T-Break Heat 7 @ King Tut's, 13 May

Everyone in attendance must have got a taste of Injuns' unusual concoction of pop-led jazz funk

Article by Malky B | 15 Jun 2006
  • Tinrokit

First to grace the stage tonight are Futuro (4/5) with their take on the angular guitar pop-rock style popularised recently by Bloc Party et al. The Glasgow trio's songs are big on sing-along choruses and effectual harmonies, all backed up by a solid indie dance beat. With the small crowd affecting the atmosphere, Futuro gave little real stage presence but those who caught their set will have enjoyed it nonetheless.

Trap 6 (1/5) flatter to deceive, apparently aiming for similar pop-rock ground to Futuro but hitting the middle of the road, day time radio friendly sounds of Maroon 5 & Co. Their lyrics are contrived and simple as the structure is repeated with no variation.

Tipping the scale of variety are Isle of Skye's Injuns (4/5). With the crowd on the increase throughout their set, everyone in attendance must have got a taste of Injuns' unusual concoction of pop-led jazz funk. With a nod to Sparks' school of song writing, intelligently layered vocals and dancing trumpeter, Injuns are a pleasure to watch as much as to listen to.

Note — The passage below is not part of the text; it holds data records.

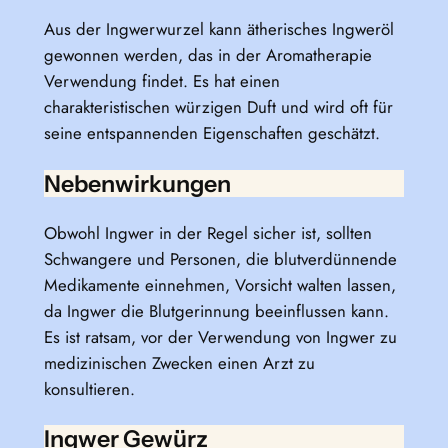
Aus der Ingwerwurzel kann ätherisches Ingweröl
gewonnen werden, das in der Aromatherapie
Verwendung findet. Es hat einen
charakteristischen würzigen Duft und wird oft für
seine entspannenden Eigenschaften geschätzt.
Nebenwirkungen
Obwohl Ingwer in der Regel sicher ist, sollten
Schwangere und Personen, die blutverdünnende
Medikamente einnehmen, Vorsicht walten lassen,
da Ingwer die Blutgerinnung beeinflussen kann.
Es ist ratsam, vor der Verwendung von Ingwer zu
medizinischen Zwecken einen Arzt zu
konsultieren.
Ingwer Gewürz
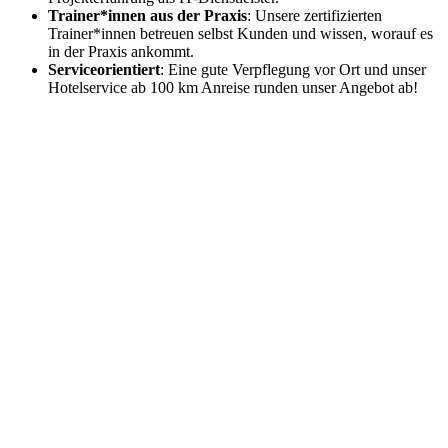
Trainer*innen aus der Praxis
: Unsere zertifizierten
Trainer*innen betreuen selbst Kunden und wissen, worauf es
in der Praxis ankommt.
Serviceorientiert
: Eine gute Verpflegung vor Ort und unser
Hotelservice ab 100 km Anreise runden unser Angebot ab!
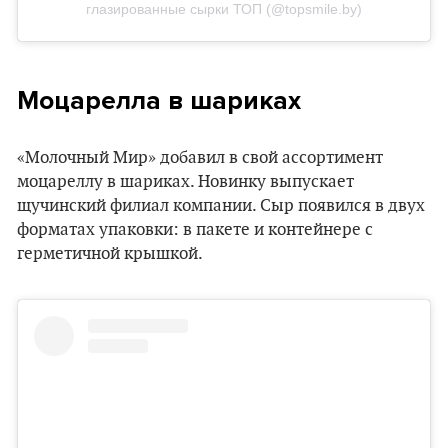
глазированные сырки ТОП (@topsmile.by)
Моцарелла в шариках
«Молочный Мир» добавил в свой ассортимент
моцареллу в шариках. Новинку выпускает
щучинский филиал компании. Сыр появился в двух
форматах упаковки: в пакете и контейнере с
герметичной крышкой.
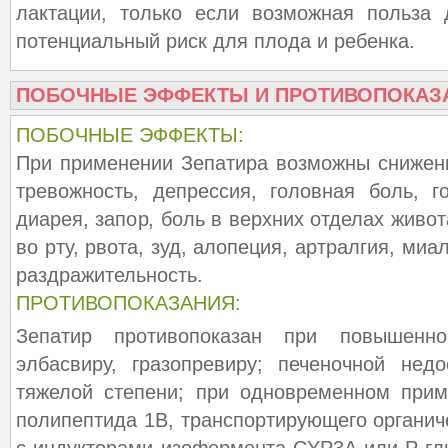
лактации, только если возможная польза
потенциальный риск для плода и ребенка.
ПОБОЧНЫЕ ЭФФЕКТЫ И ПРОТИВОПОКАЗ
ПОБОЧНЫЕ ЭФФЕКТЫ:
При применении Зепатира возможны снижени
тревожность, депрессия, головная боль, г
диарея, запор, боль в верхних отделах живот
во рту, рвота, зуд, алопеция, артралгия, миал
раздражительность.
ПРОТИВОПОКАЗАНИЯ:
Зепатир противопоказан при повышенно
элбасвиру, гразопревиру; печеночной нед
тяжелой степени; при одновременном прим
полипептида 1В, транспортирующего органич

The collective smile on the face of the Tuts crowd is wiped clean off by Kings Die Kings (1/5). Relying too heavily on Joy Division's style and sound, Kings Die Kings fail to transcend their influence. With a stationary frontman and matching outfits, it is style over substance. The songs are instantly forgettable, though the crowd size implies they have an appeal to some.

Going into the final hurdles of the second to last night and Tinrokit (2/5), an Edinburgh three-piece, offer a nice line in T-shirts, random Leslie Grantham insults and guitar based pop. Unfortunately the songs are unremarkable, displaying a penchant for the Britpop of the 90s and pointless harmonies. The crowd begins to dissipate as a result.

This leaves Reograd (2/5) to close the night with their Kraftwerk and Daft Punk flirtations. The Perth based duo present interesting work but each song cements the opinion that adding another dimension, vocals, guitar, etc, would widen their appeal. An unanimated and at times repetitive formula means that Saturday night closes with a whimper.